Pflegeheim Haus Martin eingeweiht!

Neulich waren wir Verwaltungsräte des Ortenauklinikums zur feierlichen Eröffnung des Haus Martin durch Landrat Erny eingeladen. 

Das Pflegeheim ist auf dem ehemaligen Klinikgelände in Gengenbach im Zentrum für Gesundheit (ZfG) entstanden. Damit ist das ZfG nun mit dem Gesundheitsamt, der Rettungswache und dem Sitz des Medizinischen Versorgungszentrums (MVZ) im historischen „Alten Spital“ fast komplett und eine gute städtebauliche Entwicklung gelungen.
Es fehlt noch die Integrierte Leitstelle, die 2027 in Betrieb genommen werden soll.

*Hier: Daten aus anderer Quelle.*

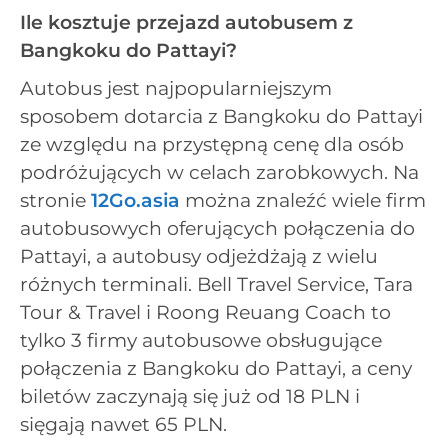
Ile kosztuje przejazd autobusem z
Bangkoku do Pattayi?
Autobus jest najpopularniejszym
sposobem dotarcia z Bangkoku do Pattayi
ze względu na przystępną cenę dla osób
podróżujących w celach zarobkowych. Na
stronie
12Go.asia
można znaleźć wiele firm
autobusowych oferujących połączenia do
Pattayi, a autobusy odjeżdżają z wielu
różnych terminali. Bell Travel Service, Tara
Tour & Travel i Roong Reuang Coach to
tylko 3 firmy autobusowe obsługujące
połączenia z Bangkoku do Pattayi, a ceny
biletów zaczynają się już od 18 PLN i
sięgają nawet 65 PLN.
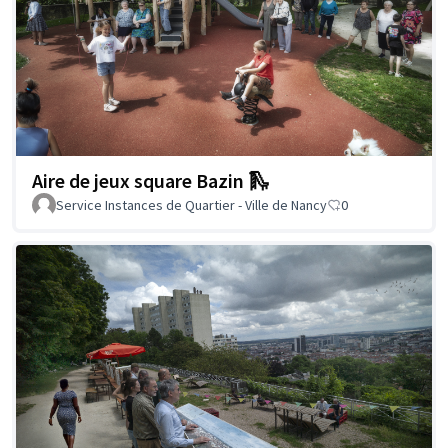
Aire de jeux square Bazin 🛝
Service Instances de Quartier - Ville de Nancy
0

Allerdings sind die Gebäude noch nicht gänzlich belegt: Für das Ärztehaus werden noch vier weitere Praxen gesucht. Das BDH-Therapiezentrum wird sein Angebot noch erweitern und auch das MVZ plant den Betrieb einer Praxis. Auch soll sich noch eine Bäckerei mit Bistro auf dem Gelände ansiedeln. 

Im großzügig auf drei Geschossen angelegten Haus des Pflege- und Betreuungsheims Ortenau (PBO) gibt es 75 vollstationäre Pflegeplätze in sechs Wohngruppen, in die Bewohner*innen aus dem Pflegeheim am Nollen und aus dem Haus Holdereck in Fußbach einziehen werden. Letzteres wird demnächst umfassend saniert und so die pflegerische Versorgung in Gengenbach langfristig gesichert. Außerdem wurden 15 Kurzzeitpflegeplätze geschaffen, die vom Land mit 750.000 Euro gefördert werden!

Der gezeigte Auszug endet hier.